Quatre concepts fondamentaux


    Car la sexualité sur laquelle, en fait, elle a très peu opéré — la psychanalyse ne nous a rien appris de nouveau quant à l’opératoire sexuel, il n’en est même pas sorti un petit bout de technique érotologique, il y en a plus dans le moindre des livres qui font pour l’instant l’objet d’une nombreuse réédition et qui nous viennent du fin fond d’une tradition arabe, hindoue, chinoise, voire la nôtre à l’occasion. La psychanalyse ne touche à la sexualité que pour autant que sous la forme de la pulsion, elle se manifeste — et où ? dans ce défilé du signifiant, où la dialectique du sujet, dans le double temps de l’aliénation et de la séparation, se constitue.

    […]

    Il sait bien que quels que soient ses appétits, quels que soient ses besoins, aucun ne trouvera, là, satisfaction, si ce n’est tout au plus d’y organiser son menu. Comme dans la fable que je lisais quand j’étais petit dans les imageries d’Epinal, le pauvre mendiant se régale à la porte de la rôtisserie du fumet du rôti. Dans l’occasion, ce sont des signifiants, c’est le menu. Puisqu’on ne fait que parler.

    Eh bien! il y a cette complication... c’est là ma fable! Que le menu est rédigé en chinois! Alors le premier temps, c’est de commander la traduction à la patronne. Alors elle traduit : pâté impérial [...], comme on dit et quelques autres.

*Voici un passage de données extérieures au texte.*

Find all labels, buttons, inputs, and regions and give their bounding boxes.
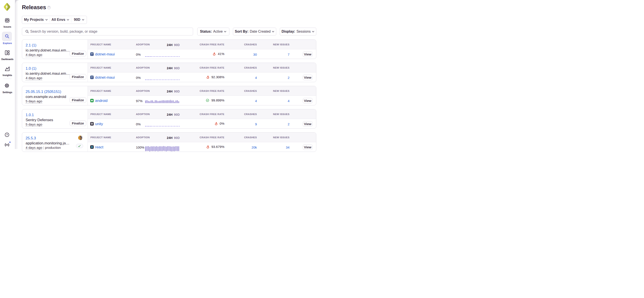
svg-text:?: ? (6, 133, 8, 136)
svg-text:MAUI: MAUI (91, 78, 93, 79)
svg-text:.NET: .NET (90, 76, 93, 78)
svg-text:MAUI: MAUI (91, 55, 93, 56)
svg-text:.NET: .NET (90, 53, 93, 54)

Il se peut très bien, si c’est la première fois que vous venez au restaurant chinois, que la traduction ne vous en dise pas plus et que vous demandez finalement à la patronne, « conseillez-moi ». Ce qui veut dire : « qu’est-ce que je désire là-dedans, c’est à vous de le savoir. »

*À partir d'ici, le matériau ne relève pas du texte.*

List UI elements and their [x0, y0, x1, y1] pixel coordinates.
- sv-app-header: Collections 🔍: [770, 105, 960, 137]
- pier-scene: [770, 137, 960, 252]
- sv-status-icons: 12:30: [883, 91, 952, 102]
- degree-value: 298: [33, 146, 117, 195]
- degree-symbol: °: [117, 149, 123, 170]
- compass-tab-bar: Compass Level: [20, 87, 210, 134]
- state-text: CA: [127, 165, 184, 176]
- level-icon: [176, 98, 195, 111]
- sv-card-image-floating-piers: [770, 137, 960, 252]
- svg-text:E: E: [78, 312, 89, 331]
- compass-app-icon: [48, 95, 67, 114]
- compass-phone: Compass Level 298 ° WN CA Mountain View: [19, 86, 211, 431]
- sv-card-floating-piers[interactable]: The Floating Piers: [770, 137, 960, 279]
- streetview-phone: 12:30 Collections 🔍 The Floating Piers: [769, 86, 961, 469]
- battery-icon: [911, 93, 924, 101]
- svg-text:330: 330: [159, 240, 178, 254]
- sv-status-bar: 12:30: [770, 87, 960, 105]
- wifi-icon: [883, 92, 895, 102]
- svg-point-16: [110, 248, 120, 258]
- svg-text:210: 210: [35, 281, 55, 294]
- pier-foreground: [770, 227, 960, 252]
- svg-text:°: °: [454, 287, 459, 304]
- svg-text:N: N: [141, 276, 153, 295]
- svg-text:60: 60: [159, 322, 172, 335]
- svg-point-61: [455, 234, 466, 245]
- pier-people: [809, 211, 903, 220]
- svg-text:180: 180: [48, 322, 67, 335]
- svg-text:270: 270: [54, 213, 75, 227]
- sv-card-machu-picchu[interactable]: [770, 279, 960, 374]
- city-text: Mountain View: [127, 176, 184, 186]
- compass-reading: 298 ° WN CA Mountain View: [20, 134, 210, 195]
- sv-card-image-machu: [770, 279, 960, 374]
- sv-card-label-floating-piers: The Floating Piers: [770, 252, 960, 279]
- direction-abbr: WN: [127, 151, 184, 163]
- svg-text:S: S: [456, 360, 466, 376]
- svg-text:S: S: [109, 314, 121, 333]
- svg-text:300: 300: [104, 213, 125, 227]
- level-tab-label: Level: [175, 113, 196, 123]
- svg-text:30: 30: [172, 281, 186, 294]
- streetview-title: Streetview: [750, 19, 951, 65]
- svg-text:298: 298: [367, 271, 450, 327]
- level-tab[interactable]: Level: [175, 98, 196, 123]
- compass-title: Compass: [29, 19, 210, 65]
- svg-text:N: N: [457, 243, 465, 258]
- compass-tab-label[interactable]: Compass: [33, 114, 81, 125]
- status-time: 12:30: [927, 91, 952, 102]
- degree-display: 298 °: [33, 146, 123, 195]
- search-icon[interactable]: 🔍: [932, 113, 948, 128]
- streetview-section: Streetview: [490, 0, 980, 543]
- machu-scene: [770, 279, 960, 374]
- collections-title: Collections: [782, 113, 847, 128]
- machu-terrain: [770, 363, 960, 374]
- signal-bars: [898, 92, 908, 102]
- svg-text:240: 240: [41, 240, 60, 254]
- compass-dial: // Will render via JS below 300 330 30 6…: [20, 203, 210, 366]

    Est-ce bien là, en fin de compte, qu’il est censé qu’une situation aussi paradoxale aboutisse? Est-ce qu’en ce point, où ce dont il s’agirait serait de vous remettre à je ne sais quelle divination de cette patronne dont vous avez vu de plus en plus gonflé l’importance, il ne serait pas plus adéquat, si le coeur vous en dit et si la chose se présente d’une façon avantageuse, d’aller un tant soit peu titiller les seins de la patronne.

    Car c’est de cela qu’il s’agit. Si vous allez au restaurant chinois, ça n’est pas uniquement pour manger! C’est pour manger dans les dimensions de l’exotisme, autrement dit, si ma fable doit avoir un sens, c’est pour autant que le désir alimentaire a un autre sens : il est ici support et symbole de la dimension seule à être rejetée dans le psychisme, du sexuel, la dimension de la pulsion dans son rapport à l’objet partiel est là sous-jacente.